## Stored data
━━━━━━
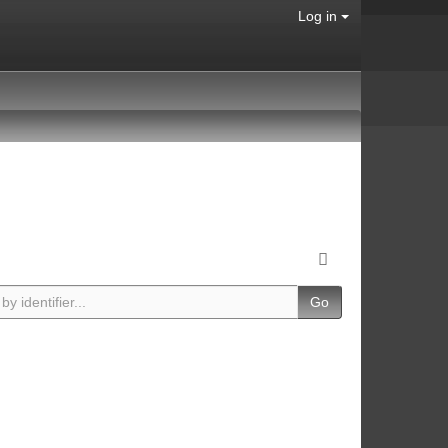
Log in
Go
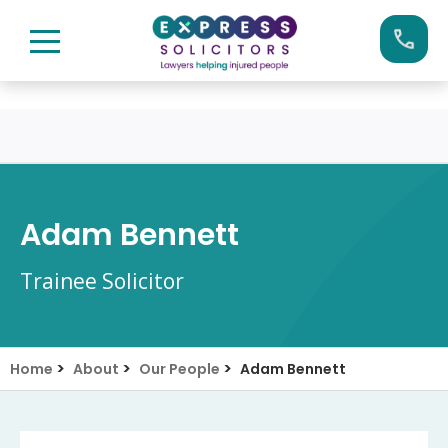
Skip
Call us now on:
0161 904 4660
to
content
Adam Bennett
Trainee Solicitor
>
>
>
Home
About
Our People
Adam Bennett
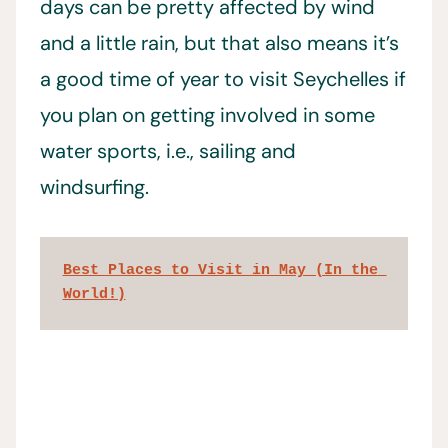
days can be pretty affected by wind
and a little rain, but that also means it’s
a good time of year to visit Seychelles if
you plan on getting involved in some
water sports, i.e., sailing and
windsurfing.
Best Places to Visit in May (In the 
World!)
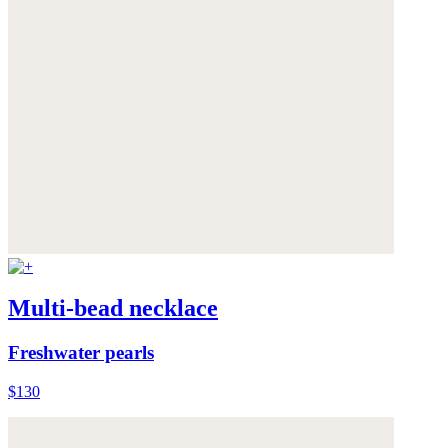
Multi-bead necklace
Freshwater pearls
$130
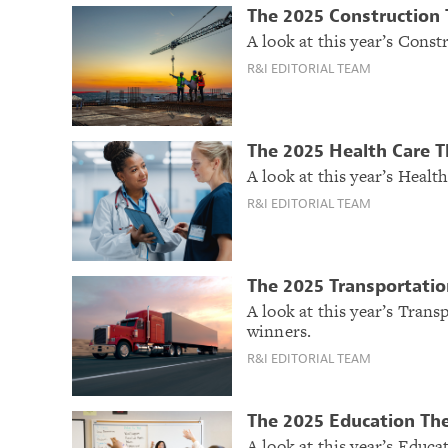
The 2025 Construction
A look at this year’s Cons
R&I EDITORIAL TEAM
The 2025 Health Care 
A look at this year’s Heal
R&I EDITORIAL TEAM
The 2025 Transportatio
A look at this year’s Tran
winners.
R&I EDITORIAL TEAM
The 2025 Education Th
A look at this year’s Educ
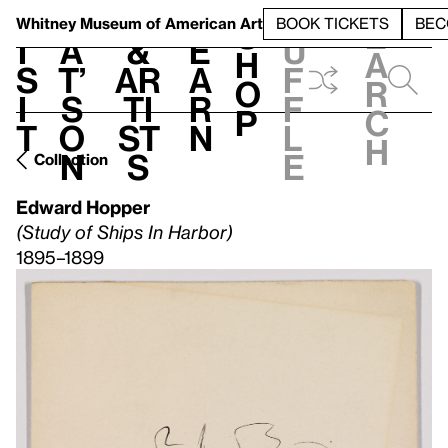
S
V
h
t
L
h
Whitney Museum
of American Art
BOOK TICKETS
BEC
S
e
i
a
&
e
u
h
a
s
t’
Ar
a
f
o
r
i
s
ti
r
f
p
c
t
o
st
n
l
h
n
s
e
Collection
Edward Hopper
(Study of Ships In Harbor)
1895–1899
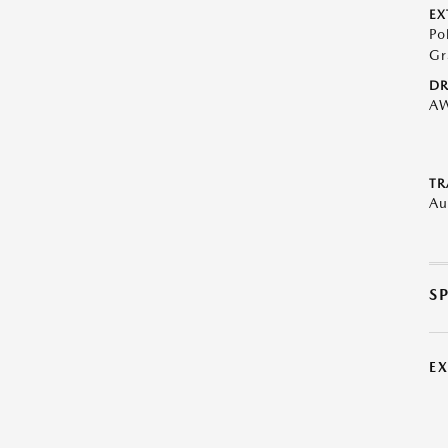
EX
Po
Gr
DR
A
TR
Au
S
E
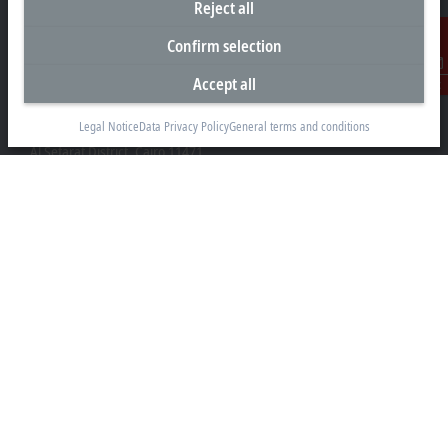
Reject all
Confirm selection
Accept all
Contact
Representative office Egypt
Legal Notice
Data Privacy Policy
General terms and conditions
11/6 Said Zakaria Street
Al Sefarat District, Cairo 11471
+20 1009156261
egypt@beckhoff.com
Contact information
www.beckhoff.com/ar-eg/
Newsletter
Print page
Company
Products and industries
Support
━━━━━━
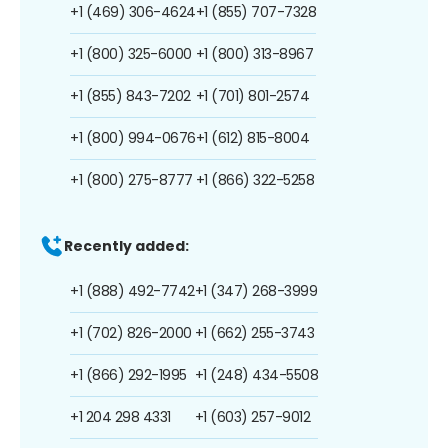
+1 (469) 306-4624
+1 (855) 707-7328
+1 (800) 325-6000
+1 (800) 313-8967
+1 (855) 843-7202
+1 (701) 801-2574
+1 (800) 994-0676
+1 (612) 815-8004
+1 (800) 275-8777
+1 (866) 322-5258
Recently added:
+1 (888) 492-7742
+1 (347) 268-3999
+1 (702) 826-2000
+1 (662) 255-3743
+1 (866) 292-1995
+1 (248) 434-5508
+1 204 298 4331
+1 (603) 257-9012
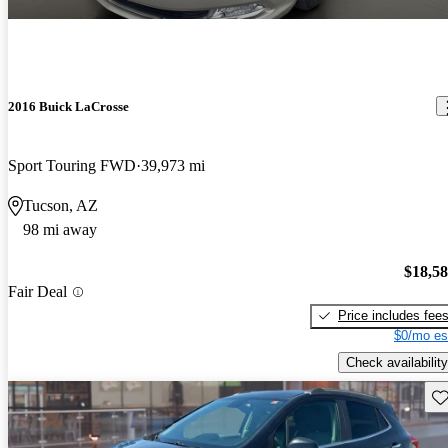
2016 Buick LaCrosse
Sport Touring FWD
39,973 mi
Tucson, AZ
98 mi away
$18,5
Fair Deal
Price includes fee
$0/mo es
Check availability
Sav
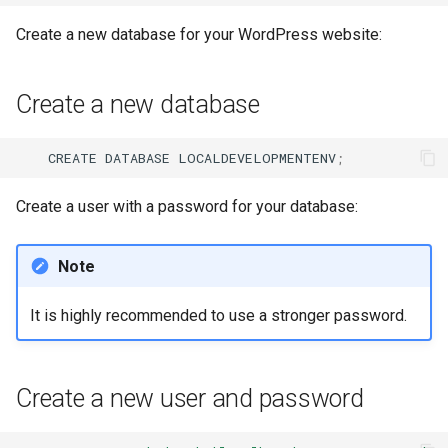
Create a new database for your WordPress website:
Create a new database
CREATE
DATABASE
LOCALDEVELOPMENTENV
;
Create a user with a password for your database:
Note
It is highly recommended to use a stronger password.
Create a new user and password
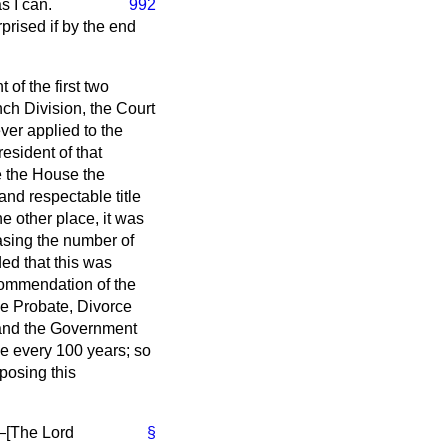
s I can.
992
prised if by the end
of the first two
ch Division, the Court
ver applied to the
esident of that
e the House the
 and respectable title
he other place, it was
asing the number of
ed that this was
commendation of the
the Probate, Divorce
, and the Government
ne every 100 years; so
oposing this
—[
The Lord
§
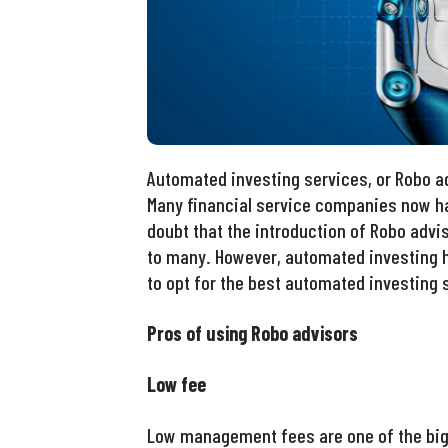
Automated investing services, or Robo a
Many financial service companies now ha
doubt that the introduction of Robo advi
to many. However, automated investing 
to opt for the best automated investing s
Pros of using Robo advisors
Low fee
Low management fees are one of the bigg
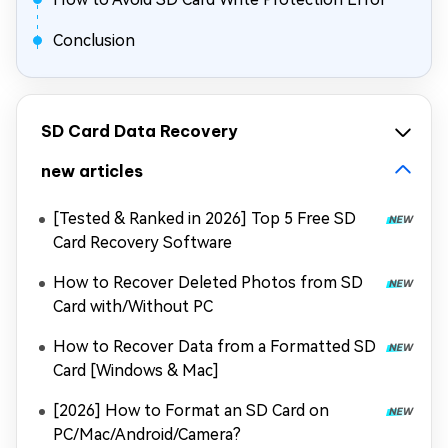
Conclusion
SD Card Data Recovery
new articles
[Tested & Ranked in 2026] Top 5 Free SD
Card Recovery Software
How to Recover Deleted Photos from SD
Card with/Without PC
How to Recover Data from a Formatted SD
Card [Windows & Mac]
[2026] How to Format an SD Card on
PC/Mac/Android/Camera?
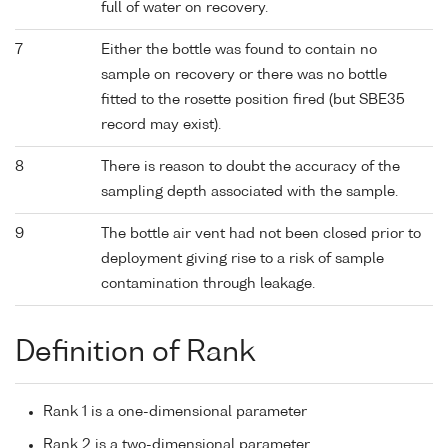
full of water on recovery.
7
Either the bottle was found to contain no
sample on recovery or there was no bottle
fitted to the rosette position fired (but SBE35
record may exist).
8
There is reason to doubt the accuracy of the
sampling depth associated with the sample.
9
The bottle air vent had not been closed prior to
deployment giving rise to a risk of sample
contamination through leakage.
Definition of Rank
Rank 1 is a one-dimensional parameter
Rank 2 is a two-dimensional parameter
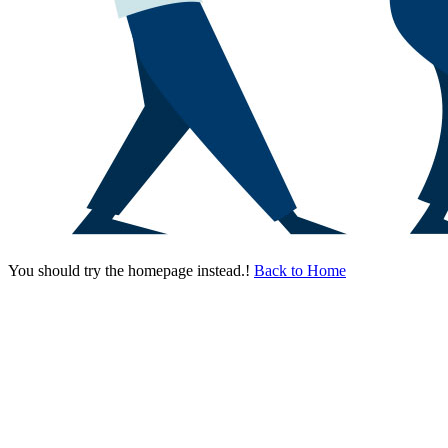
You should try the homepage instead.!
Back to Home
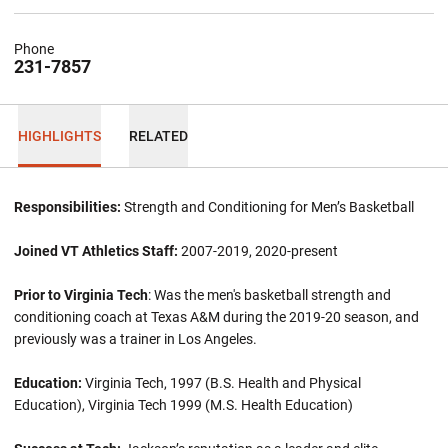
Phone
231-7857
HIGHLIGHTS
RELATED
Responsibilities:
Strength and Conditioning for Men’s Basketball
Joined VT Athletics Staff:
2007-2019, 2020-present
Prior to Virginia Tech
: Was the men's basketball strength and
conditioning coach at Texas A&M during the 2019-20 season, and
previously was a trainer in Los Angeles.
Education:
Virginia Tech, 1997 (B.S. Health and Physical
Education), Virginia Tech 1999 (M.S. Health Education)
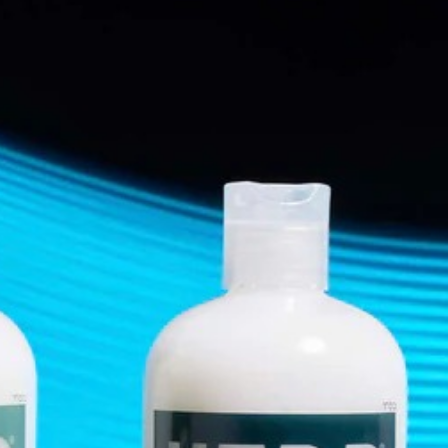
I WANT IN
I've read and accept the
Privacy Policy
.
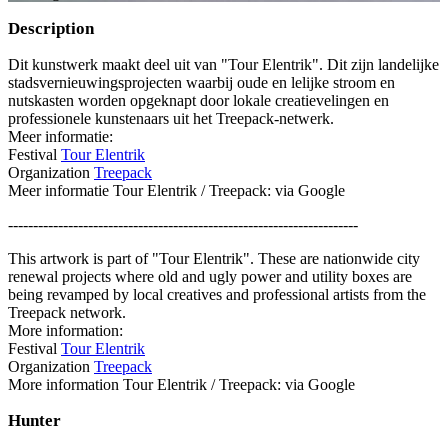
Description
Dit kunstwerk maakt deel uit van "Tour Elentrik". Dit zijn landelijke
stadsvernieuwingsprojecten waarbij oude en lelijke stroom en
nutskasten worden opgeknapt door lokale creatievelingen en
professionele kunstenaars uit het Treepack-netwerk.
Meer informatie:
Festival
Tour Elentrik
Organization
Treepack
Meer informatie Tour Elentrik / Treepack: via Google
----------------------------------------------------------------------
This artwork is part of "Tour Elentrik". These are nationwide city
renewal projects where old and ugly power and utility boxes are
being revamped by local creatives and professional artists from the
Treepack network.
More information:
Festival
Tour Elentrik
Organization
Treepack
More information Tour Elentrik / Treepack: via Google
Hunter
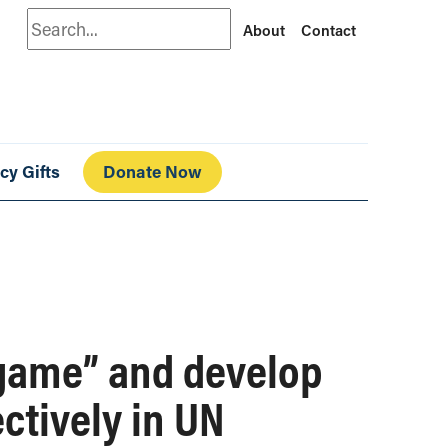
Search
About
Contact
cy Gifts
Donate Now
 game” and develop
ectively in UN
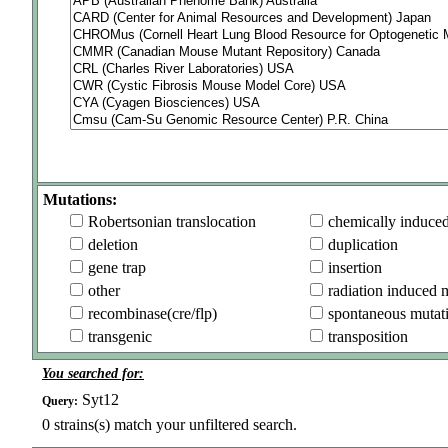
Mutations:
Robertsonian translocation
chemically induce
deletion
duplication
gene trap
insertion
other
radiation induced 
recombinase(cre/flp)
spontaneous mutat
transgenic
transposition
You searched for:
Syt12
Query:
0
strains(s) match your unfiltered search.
━━━━━━
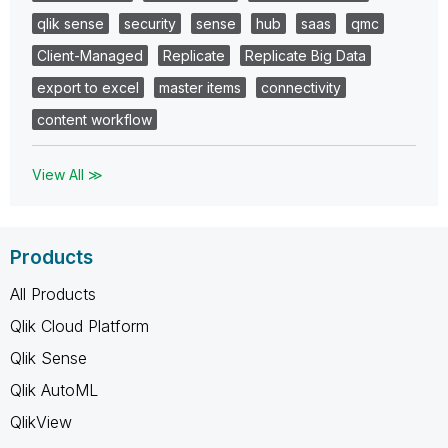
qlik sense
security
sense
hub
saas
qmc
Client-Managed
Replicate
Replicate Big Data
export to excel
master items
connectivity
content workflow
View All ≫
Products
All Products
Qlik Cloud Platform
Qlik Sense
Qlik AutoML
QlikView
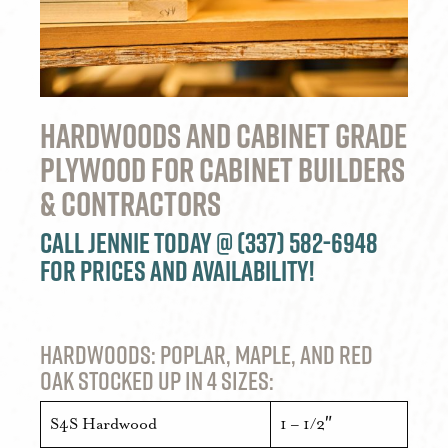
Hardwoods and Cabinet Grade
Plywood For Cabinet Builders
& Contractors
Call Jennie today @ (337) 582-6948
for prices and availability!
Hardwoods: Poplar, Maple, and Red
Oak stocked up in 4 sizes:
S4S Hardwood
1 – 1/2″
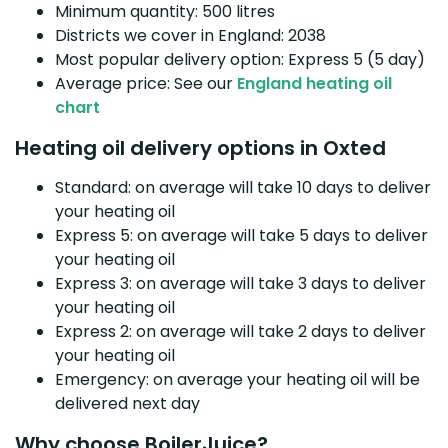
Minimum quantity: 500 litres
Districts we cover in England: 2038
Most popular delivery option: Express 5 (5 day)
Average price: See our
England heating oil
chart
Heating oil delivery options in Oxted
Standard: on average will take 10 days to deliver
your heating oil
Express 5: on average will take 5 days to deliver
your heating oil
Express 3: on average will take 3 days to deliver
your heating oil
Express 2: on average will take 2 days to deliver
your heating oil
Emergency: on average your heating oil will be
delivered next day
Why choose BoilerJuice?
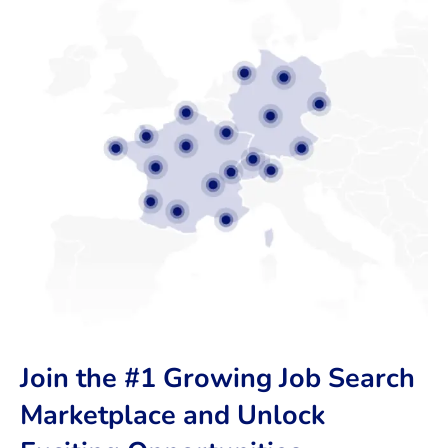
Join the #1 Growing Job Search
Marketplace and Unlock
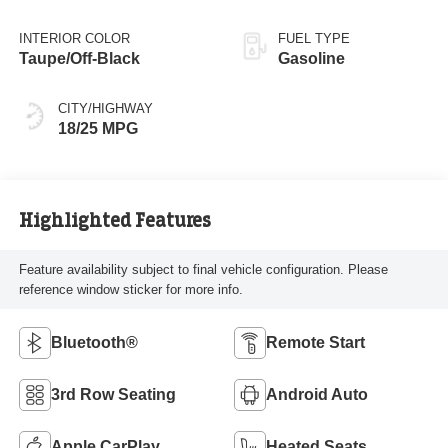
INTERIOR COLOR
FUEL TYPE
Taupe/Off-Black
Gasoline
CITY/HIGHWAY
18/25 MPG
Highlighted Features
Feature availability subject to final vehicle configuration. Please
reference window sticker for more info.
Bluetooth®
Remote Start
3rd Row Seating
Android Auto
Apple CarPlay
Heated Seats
━━━━━━
## Requirement
Those lines of the records above that run from the one containing "commendation of the" through the one containing "renewal projects where" should be returned exactly, with no pictures among them.

## Exercise response
commendation of the
the Probate, Divorce
, and the Government
ne every 100 years; so
oposing this
—[
The Lord
§
Automated investing services, or Robo a
Many financial service companies now ha
doubt that the introduction of Robo advi
to many. However, automated investing 
to opt for the best automated investing s
Pros of using Robo advisors
Low fee
Low management fees are one of the bigg
Conclusion
SD Card Data Recovery
new articles
[Tested & Ranked in 2026] Top 5 Free SD
Card Recovery Software
How to Recover Deleted Photos from SD
Card with/Without PC
How to Recover Data from a Formatted SD
Card [Windows & Mac]
[2026] How to Format an SD Card on
PC/Mac/Android/Camera?
full of water on recovery.
7
Either the bottle was found to contain no
sample on recovery or there was no bottle
fitted to the rosette position fired (but SBE35
record may exist).
8
There is reason to doubt the accuracy of the
sampling depth associated with the sample.
9
The bottle air vent had not been closed prior to
deployment giving rise to a risk of sample
contamination through leakage.
Definition of Rank
Rank 1 is a one-dimensional parameter
Rank 2 is a two-dimensional parameter
You should try the homepage instead.!
Back to Home
Phone
231-7857
HIGHLIGHTS
RELATED
Responsibilities:
Strength and Conditioning for Men’s Basketball
Joined VT Athletics Staff:
2007-2019, 2020-present
Prior to Virginia Tech
: Was the men's basketball strength and
conditioning coach at Texas A&M during the 2019-20 season, and
previously was a trainer in Los Angeles.
Education:
Virginia Tech, 1997 (B.S. Health and Physical
Education), Virginia Tech 1999 (M.S. Health Education)
I WANT IN
I've read and accept the
Privacy Policy
.
Description
Dit kunstwerk maakt deel uit van "Tour Elentrik". Dit zijn landelijke
stadsvernieuwingsprojecten waarbij oude en lelijke stroom en
nutskasten worden opgeknapt door lokale creatievelingen en
professionele kunstenaars uit het Treepack-netwerk.
Meer informatie:
Festival
Tour Elentrik
Organization
Treepack
Meer informatie Tour Elentrik / Treepack: via Google
----------------------------------------------------------------------
This artwork is part of "Tour Elentrik". These are nationwide city
renewal projects where old and ugly power and utility boxes are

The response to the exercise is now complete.